===== MATERIAL SHOWN
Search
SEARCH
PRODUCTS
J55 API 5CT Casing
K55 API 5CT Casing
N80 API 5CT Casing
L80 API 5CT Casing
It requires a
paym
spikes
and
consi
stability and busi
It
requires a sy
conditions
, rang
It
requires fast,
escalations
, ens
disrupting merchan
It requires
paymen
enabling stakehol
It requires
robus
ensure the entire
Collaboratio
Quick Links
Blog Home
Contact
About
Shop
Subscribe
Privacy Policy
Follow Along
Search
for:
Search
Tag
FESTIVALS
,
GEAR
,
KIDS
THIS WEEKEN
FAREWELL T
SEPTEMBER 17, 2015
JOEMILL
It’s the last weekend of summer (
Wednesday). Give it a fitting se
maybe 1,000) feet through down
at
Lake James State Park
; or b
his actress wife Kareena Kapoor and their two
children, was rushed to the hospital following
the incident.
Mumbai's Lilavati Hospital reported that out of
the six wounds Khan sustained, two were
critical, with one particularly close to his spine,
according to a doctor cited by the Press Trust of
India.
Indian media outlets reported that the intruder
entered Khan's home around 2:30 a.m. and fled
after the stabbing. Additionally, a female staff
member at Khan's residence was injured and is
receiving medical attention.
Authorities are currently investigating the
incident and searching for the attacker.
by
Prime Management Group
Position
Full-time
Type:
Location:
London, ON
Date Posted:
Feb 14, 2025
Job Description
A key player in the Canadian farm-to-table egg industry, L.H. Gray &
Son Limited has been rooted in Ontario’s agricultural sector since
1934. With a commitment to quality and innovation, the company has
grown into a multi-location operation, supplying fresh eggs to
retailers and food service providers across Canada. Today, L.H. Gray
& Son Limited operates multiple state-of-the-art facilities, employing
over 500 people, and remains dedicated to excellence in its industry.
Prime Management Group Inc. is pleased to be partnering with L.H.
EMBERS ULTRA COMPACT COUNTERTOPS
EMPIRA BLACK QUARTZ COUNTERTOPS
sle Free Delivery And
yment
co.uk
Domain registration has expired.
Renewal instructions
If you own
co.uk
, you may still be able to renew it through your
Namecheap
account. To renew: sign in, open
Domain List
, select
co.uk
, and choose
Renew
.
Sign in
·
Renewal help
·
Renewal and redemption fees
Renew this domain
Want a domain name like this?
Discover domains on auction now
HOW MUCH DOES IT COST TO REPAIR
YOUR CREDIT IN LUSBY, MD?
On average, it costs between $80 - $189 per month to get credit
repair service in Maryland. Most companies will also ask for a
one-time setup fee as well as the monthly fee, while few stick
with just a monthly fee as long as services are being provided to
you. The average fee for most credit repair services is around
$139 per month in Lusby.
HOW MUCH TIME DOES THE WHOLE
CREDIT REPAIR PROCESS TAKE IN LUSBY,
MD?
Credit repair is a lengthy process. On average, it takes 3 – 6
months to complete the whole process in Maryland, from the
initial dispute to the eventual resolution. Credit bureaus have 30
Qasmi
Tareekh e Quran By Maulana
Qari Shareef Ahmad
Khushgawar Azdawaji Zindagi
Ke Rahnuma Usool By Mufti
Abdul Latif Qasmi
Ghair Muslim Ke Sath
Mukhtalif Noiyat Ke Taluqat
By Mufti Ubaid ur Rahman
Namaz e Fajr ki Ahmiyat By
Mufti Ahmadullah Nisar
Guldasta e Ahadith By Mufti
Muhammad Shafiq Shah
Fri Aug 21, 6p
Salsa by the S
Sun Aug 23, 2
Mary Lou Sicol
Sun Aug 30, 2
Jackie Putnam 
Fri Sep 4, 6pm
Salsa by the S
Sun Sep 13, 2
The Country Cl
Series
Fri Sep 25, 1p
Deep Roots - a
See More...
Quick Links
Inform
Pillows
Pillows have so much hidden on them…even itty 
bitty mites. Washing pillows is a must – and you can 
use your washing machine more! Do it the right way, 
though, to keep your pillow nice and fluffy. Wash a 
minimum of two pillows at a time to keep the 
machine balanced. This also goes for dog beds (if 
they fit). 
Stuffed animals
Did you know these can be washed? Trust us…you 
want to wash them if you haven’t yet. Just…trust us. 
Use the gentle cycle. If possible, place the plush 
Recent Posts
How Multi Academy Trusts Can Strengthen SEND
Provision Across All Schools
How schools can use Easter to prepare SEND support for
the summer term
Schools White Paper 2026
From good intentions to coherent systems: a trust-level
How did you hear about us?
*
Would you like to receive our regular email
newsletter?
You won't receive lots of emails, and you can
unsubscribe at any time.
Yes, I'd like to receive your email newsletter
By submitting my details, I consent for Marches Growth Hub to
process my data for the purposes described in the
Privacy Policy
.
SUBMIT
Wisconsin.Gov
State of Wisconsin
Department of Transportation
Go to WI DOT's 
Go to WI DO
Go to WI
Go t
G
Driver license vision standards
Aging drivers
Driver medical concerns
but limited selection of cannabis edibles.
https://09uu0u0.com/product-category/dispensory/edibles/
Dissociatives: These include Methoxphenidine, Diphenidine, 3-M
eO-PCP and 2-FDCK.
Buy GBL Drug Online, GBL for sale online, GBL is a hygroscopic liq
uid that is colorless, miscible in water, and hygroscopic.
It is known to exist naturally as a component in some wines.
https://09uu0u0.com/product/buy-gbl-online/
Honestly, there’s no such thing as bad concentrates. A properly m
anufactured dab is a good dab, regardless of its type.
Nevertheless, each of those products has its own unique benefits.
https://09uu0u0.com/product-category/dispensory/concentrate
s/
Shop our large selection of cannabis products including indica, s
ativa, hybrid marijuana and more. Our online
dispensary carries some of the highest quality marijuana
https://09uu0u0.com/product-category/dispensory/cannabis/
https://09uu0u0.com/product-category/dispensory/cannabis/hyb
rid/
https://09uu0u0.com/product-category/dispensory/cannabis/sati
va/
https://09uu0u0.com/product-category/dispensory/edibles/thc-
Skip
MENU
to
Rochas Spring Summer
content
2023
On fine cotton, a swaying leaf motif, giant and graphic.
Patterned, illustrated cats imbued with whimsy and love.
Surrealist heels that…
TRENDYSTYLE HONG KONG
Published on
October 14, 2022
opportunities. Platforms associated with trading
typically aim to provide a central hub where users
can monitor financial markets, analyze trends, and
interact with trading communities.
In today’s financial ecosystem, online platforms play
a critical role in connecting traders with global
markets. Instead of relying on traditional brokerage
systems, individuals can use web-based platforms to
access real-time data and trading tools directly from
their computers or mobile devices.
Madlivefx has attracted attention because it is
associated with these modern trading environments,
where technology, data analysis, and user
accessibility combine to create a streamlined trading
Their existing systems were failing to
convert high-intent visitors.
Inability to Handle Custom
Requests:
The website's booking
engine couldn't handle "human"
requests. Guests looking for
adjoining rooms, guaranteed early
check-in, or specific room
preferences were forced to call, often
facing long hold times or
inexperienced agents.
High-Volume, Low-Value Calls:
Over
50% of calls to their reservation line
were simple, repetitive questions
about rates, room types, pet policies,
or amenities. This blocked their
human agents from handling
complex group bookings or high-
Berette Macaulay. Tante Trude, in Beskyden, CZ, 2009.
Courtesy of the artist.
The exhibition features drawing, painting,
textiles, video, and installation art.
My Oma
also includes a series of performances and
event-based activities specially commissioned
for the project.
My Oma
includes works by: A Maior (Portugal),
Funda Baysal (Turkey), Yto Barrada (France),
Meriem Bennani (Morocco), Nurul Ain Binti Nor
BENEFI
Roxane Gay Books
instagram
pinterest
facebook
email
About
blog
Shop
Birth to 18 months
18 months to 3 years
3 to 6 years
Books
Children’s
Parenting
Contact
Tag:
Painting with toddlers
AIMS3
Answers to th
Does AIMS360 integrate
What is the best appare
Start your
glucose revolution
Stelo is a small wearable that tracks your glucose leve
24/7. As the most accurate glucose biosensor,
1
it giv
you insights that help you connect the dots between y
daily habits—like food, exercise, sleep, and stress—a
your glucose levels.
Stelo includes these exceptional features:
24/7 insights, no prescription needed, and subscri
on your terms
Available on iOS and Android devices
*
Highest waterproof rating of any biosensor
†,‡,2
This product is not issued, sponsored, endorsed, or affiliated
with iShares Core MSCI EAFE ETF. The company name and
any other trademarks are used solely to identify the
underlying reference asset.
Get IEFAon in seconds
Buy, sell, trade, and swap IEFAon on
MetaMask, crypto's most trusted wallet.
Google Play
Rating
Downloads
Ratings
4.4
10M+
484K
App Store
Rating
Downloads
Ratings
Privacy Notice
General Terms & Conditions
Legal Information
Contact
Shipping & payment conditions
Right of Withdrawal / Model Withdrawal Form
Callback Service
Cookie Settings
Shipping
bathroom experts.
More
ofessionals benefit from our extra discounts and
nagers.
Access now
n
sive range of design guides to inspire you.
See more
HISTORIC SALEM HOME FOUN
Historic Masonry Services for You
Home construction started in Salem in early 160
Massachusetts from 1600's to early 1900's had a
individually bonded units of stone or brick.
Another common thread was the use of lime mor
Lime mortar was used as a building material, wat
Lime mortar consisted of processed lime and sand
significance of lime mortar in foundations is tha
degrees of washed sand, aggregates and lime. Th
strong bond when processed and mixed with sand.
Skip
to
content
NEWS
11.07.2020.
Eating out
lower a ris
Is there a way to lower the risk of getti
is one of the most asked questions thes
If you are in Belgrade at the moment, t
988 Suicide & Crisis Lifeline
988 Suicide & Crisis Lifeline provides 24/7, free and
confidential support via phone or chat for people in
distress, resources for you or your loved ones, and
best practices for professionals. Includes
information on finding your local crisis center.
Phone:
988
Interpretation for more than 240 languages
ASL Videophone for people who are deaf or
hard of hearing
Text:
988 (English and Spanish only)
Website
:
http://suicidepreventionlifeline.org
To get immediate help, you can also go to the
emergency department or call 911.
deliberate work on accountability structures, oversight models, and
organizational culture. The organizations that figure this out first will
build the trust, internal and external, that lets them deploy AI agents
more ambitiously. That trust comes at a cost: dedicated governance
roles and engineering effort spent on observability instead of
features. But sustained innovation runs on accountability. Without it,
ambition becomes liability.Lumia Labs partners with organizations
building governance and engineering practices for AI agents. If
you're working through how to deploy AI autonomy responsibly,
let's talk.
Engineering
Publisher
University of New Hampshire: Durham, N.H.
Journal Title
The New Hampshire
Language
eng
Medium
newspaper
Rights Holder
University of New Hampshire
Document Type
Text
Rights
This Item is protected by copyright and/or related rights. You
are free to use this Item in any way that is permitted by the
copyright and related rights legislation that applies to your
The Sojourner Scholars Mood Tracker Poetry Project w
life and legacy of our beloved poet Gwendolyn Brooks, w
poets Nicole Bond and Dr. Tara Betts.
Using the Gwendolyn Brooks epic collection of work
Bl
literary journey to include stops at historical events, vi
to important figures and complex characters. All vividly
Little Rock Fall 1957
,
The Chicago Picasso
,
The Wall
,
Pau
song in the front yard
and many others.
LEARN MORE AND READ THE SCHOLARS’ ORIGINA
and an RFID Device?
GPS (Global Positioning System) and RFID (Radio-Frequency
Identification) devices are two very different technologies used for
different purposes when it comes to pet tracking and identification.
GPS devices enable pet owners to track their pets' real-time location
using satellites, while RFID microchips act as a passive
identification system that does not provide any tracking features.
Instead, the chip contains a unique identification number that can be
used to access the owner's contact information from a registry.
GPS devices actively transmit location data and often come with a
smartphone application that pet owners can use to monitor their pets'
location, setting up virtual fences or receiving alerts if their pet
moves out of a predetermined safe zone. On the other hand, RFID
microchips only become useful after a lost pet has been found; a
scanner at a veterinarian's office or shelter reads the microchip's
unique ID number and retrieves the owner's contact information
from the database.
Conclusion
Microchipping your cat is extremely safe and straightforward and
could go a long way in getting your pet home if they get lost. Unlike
==========
## EXERCISE DETAILS
Copy out the lines above exactly, beginning at the one that contains "initial dispute to" and ending at the one that contains "Deep Roots - a".

## PROBLEM SOLUTION
initial dispute to the eventual resolution. Credit bureaus have 30
Qasmi
Tareekh e Quran By Maulana
Qari Shareef Ahmad
Khushgawar Azdawaji Zindagi
Ke Rahnuma Usool By Mufti
Abdul Latif Qasmi
Ghair Muslim Ke Sath
Mukhtalif Noiyat Ke Taluqat
By Mufti Ubaid ur Rahman
Namaz e Fajr ki Ahmiyat By
Mufti Ahmadullah Nisar
Guldasta e Ahadith By Mufti
Muhammad Shafiq Shah
Fri Aug 21, 6p
Salsa by the S
Sun Aug 23, 2
Mary Lou Sicol
Sun Aug 30, 2
Jackie Putnam 
Fri Sep 4, 6pm
Salsa by the S
Sun Sep 13, 2
The Country Cl
Series
Fri Sep 25, 1p
Deep Roots - a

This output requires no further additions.